E. is fascinated by Christmas lights and wants to see them up close (which is why we don't have any up, otherwise she'd be climbing more things). She likes our tree, which is up well out of reach. She thinks the Nativity scene people are "dolls" and wants to play with them. They are also out of reach, because they are breakable. Next year at my parents', she can play with their Playmobil Nativity. I'm sure she'll be very excited about presents, though I think she'll still be more entranced by the paper than the toys. There's something very wonderful about watching a child discover Christmas, about figuring out which traditions we'll have for her, which parts of Christmas we want to impart to our daughter.
We don't do Santa. We don't do Elf on the Shelf (which is just plain creepy, I think). We won't be doing massive amounts of presents, because we simply don't have the money and don't think it's wise to culture those kinds of expectations. We decorate, but not a lot. A tiny tree, a few other ornaments here and there, a Nativity set I made in ceramics class when I was seventeen which consists of Mary, Joseph, and Jesus in the manger.
I love Christmas movies, Christmas music. I don't play them all the time, but we do have them around. We have the grown-up movies, like The Family Stone and Love Actually, the classics like White Christmas and Holiday Inn, and some kid's ones, like the claymation Rudolph.
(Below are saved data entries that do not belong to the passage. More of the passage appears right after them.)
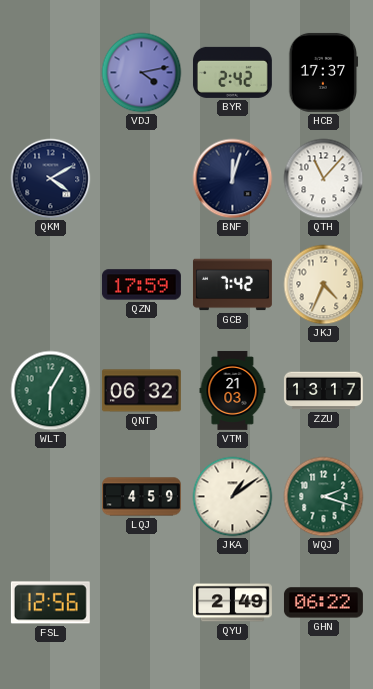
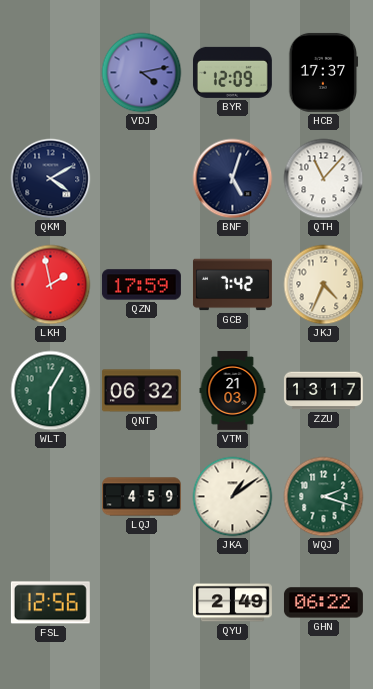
BYR: 2:42 -> 12:09
BNF: 12:03 -> 5:03
LKH: none -> 1:58
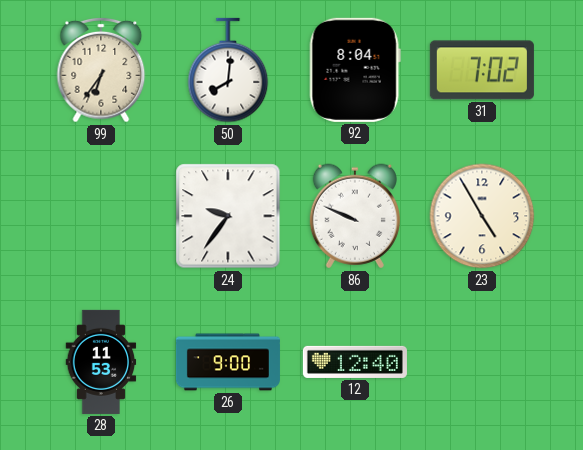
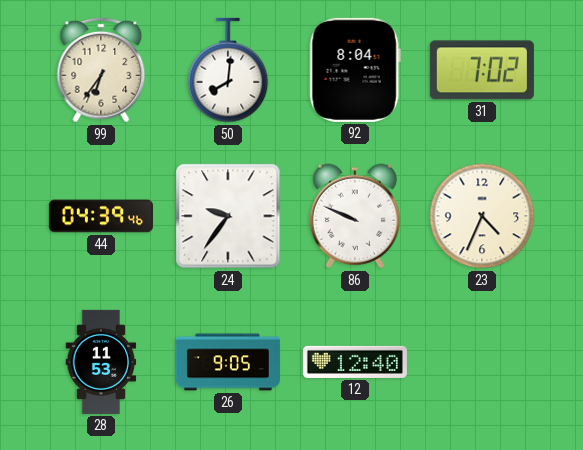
44: none -> 04:39
23: 4:55 -> 4:34
26: 9:00 -> 9:05
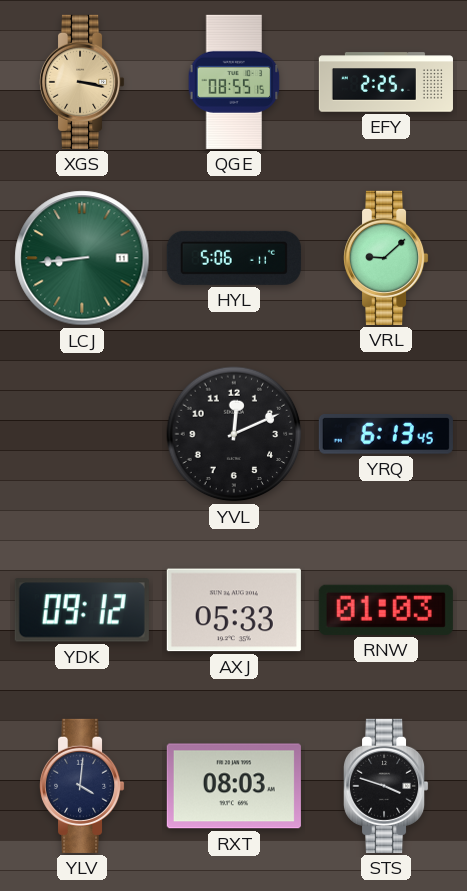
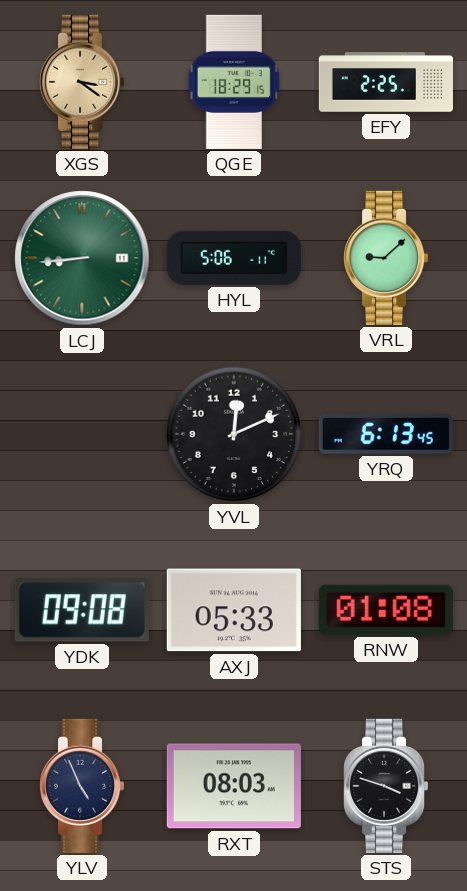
XGS: 3:17 -> 3:21
QGE: 08:55 -> 18:29
YDK: 09:12 -> 09:08
RNW: 01:03 -> 01:08
YLV: 4:01 -> 4:56
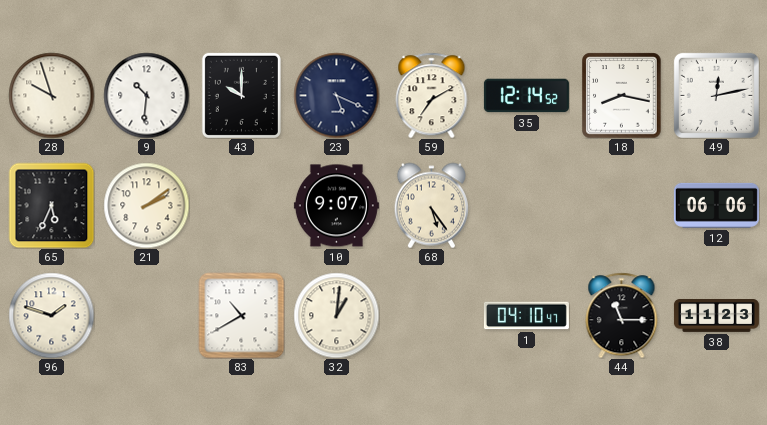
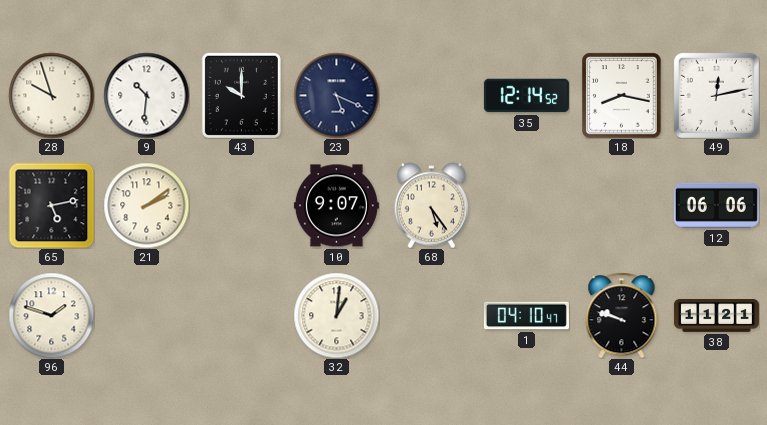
59: 7:10 -> none
65: 5:34 -> 5:13
83: 10:40 -> none
44: 11:15 -> 9:48
38: 11:23 -> 11:21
At Christmas I pull out the Fred Penner Christmas album, followed by Pink Martini's Christmas album, and a few others that fall into the category of having at least a few different songs than the ones being played at the mall. I also get out a episode of This American Life. This segment in particular:
It appeals to both my cynicism about and my love of Christmas at the same time. We also listen to David Sedaris at Christmas time.
So far, our Christmas traditions reflect a blend of the religious and the secular, like a lot of people's do. Trees and Advent wreaths. Church services and presents. It's an odd balance some days. And some days it feels just right.